Dataset entries:

━━━━━━━━━━━━━━━━

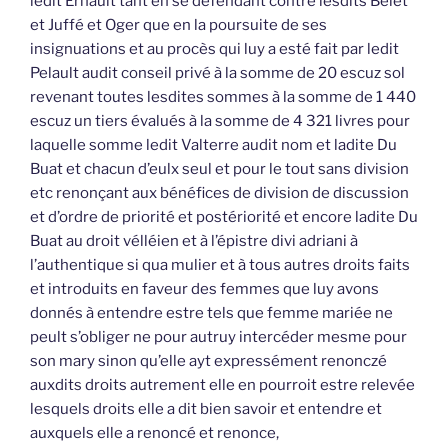
ledit Ernault tant en se défendant contre lesdits Belet
et Juffé et Oger que en la poursuite de ses
insignuations et au procès qui luy a esté fait par ledit
Pelault audit conseil privé à la somme de 20 escuz sol
revenant toutes lesdites sommes à la somme de 1 440
escuz un tiers évalués à la somme de 4 321 livres pour
laquelle somme ledit Valterre audit nom et ladite Du
Buat et chacun d’eulx seul et pour le tout sans division
etc renonçant aux bénéfices de division de discussion
et d’ordre de priorité et postériorité et encore ladite Du
Buat au droit vélléien et à l’épistre divi adriani à
l’authentique si qua mulier et à tous autres droits faits
et introduits en faveur des femmes que luy avons
donnés à entendre estre tels que femme mariée ne
peult s’obliger ne pour autruy intercéder mesme pour
son mary sinon qu’elle ayt expressément renonczé
auxdits droits autrement elle en pourroit estre relevée
lesquels droits elle a dit bien savoir et entendre et
auxquels elle a renoncé et renonce,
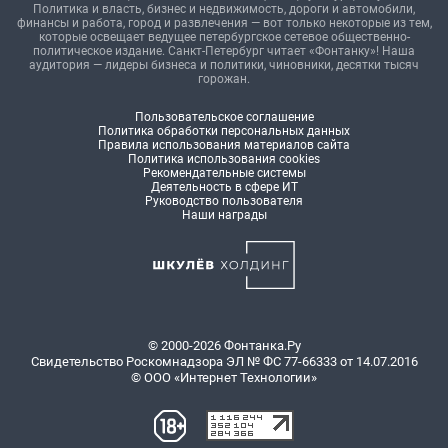
Политика и власть, бизнес и недвижимость, дороги и автомобили,
финансы и работа, город и развлечения — вот только некоторые из тем,
которые освещает ведущее петербургское сетевое общественно-
политическое издание. Санкт-Петербург читает «Фонтанку»! Наша
аудитория — лидеры бизнеса и политики, чиновники, десятки тысяч
горожан.
Пользовательское соглашение
Политика обработки персональных данных
Правила использования материалов сайта
Политика использования cookies
Рекомендательные системы
Деятельность в сфере ИТ
Руководство пользователя
Наши награды
© 2000-2026 Фонтанка.Ру
Свидетельство Роскомнадзора ЭЛ № ФС 77-66333 от 14.07.2016
© ООО «Интернет Технологии»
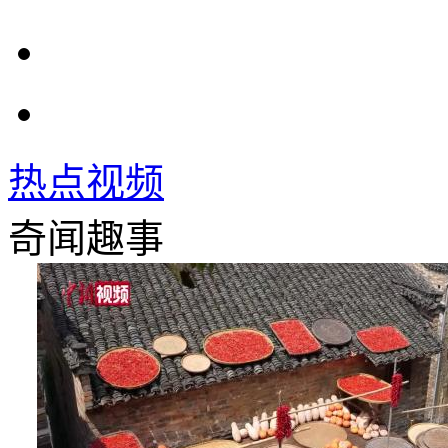
热点视频
奇闻趣事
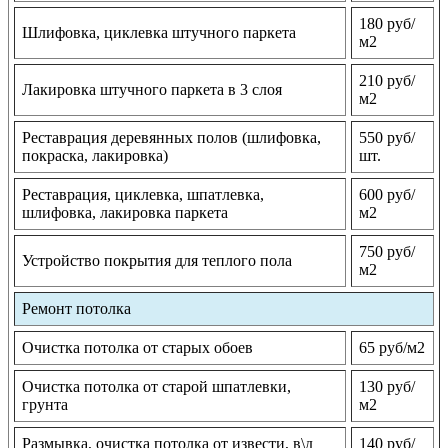
180 руб/
Шлифовка, циклевка штучного паркета
м2
210 руб/
Лакировка штучного паркета в 3 слоя
м2
Реставрация деревянных полов (шлифовка,
550 руб/
покраска, лакировка)
шт.
Реставрация, циклевка, шпатлевка,
600 руб/
шлифовка, лакировка паркета
м2
750 руб/
Устройство покрытия для теплого пола
м2
Ремонт потолка
Очистка потолка от старых обоев
65 руб/м2
Очистка потолка от старой шпатлевки,
130 руб/
грунта
м2
Размывка, очистка потолка от извести, в\д
140 руб/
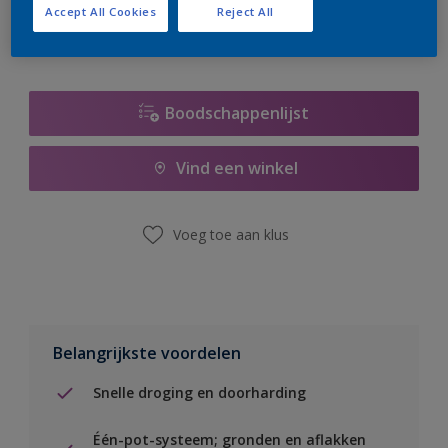
Accept All Cookies
Reject All
Boodschappenlijst
Vind een winkel
Voeg toe aan klus
Belangrijkste voordelen
Snelle droging en doorharding
Één-pot-systeem; gronden en aflakken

━━━━━━━━━━━━━━━━

#### Your objective:
Please copy the records above word for word, omitting every picture.

#### Expected answer:
ledit Ernault tant en se défendant contre lesdits Belet
et Juffé et Oger que en la poursuite de ses
insignuations et au procès qui luy a esté fait par ledit
Pelault audit conseil privé à la somme de 20 escuz sol
revenant toutes lesdites sommes à la somme de 1 440
escuz un tiers évalués à la somme de 4 321 livres pour
laquelle somme ledit Valterre audit nom et ladite Du
Buat et chacun d’eulx seul et pour le tout sans division
etc renonçant aux bénéfices de division de discussion
et d’ordre de priorité et postériorité et encore ladite Du
Buat au droit vélléien et à l’épistre divi adriani à
l’authentique si qua mulier et à tous autres droits faits
et introduits en faveur des femmes que luy avons
donnés à entendre estre tels que femme mariée ne
peult s’obliger ne pour autruy intercéder mesme pour
son mary sinon qu’elle ayt expressément renonczé
auxdits droits autrement elle en pourroit estre relevée
lesquels droits elle a dit bien savoir et entendre et
auxquels elle a renoncé et renonce,
Политика и власть, бизнес и недвижимость, дороги и автомобили,
финансы и работа, город и развлечения — вот только некоторые из тем,
которые освещает ведущее петербургское сетевое общественно-
политическое издание. Санкт-Петербург читает «Фонтанку»! Наша
аудитория — лидеры бизнеса и политики, чиновники, десятки тысяч
горожан.
Пользовательское соглашение
Политика обработки персональных данных
Правила использования материалов сайта
Политика использования cookies
Рекомендательные системы
Деятельность в сфере ИТ
Руководство пользователя
Наши награды
© 2000-2026 Фонтанка.Ру
Свидетельство Роскомнадзора ЭЛ № ФС 77-66333 от 14.07.2016
© ООО «Интернет Технологии»
热点视频
奇闻趣事
180 руб/
Шлифовка, циклевка штучного паркета
м2
210 руб/
Лакировка штучного паркета в 3 слоя
м2
Реставрация деревянных полов (шлифовка,
550 руб/
покраска, лакировка)
шт.
Реставрация, циклевка, шпатлевка,
600 руб/
шлифовка, лакировка паркета
м2
750 руб/
Устройство покрытия для теплого пола
м2
Ремонт потолка
Очистка потолка от старых обоев
65 руб/м2
Очистка потолка от старой шпатлевки,
130 руб/
грунта
м2
Размывка, очистка потолка от извести, в\д
140 руб/
Accept All Cookies
Reject All
Boodschappenlijst
Vind een winkel
Voeg toe aan klus
Belangrijkste voordelen
Snelle droging en doorharding
Één-pot-systeem; gronden en aflakken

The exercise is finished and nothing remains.